**Task details:** From the records below, find each line with the string "copiii" and copy it.

**Data extracts:**

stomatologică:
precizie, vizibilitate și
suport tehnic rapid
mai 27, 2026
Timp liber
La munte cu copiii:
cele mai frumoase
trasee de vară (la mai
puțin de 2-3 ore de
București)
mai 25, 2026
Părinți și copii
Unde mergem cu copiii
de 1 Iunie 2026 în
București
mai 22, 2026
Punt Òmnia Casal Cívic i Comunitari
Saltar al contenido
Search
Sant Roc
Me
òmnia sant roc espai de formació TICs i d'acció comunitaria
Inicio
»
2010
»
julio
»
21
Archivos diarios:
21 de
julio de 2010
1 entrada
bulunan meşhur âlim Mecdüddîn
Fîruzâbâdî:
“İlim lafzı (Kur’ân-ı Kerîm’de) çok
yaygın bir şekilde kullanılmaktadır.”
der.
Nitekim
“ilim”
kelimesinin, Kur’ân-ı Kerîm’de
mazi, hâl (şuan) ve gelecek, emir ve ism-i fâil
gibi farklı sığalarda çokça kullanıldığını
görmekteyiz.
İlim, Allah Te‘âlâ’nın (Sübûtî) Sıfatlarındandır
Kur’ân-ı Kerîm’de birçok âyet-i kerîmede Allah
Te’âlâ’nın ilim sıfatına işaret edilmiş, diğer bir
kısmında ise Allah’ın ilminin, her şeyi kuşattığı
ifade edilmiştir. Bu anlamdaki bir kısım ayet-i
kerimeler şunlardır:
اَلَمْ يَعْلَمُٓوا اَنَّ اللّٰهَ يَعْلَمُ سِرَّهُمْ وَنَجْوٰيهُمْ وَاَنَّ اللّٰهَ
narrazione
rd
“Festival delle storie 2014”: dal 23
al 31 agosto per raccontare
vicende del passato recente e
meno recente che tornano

---

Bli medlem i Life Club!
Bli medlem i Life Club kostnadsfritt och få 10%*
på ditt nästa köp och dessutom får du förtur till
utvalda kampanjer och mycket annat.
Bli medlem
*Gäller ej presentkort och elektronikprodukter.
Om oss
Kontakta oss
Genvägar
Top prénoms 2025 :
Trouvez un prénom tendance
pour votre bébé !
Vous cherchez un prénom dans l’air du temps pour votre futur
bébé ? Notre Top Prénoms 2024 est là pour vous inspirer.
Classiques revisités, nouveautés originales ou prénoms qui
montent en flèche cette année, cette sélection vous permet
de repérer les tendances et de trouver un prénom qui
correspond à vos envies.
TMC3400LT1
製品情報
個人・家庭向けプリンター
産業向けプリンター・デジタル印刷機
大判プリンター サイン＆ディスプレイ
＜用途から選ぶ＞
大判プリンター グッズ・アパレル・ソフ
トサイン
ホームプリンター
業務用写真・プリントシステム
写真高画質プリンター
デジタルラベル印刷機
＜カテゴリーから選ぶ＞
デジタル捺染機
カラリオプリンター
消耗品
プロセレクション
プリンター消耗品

--

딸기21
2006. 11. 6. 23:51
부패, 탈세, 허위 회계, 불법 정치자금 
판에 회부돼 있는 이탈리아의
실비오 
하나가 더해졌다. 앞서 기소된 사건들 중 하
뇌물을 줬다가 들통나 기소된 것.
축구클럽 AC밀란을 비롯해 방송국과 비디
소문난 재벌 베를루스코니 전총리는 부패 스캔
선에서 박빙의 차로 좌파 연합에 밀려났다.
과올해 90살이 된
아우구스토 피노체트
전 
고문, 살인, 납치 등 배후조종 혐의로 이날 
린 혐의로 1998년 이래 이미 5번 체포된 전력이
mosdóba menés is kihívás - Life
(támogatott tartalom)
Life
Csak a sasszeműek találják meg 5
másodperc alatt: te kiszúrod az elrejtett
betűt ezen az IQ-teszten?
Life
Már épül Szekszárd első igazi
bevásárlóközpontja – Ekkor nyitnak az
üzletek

**Response to the task:**
La munte cu copiii:
Unde mergem cu copiii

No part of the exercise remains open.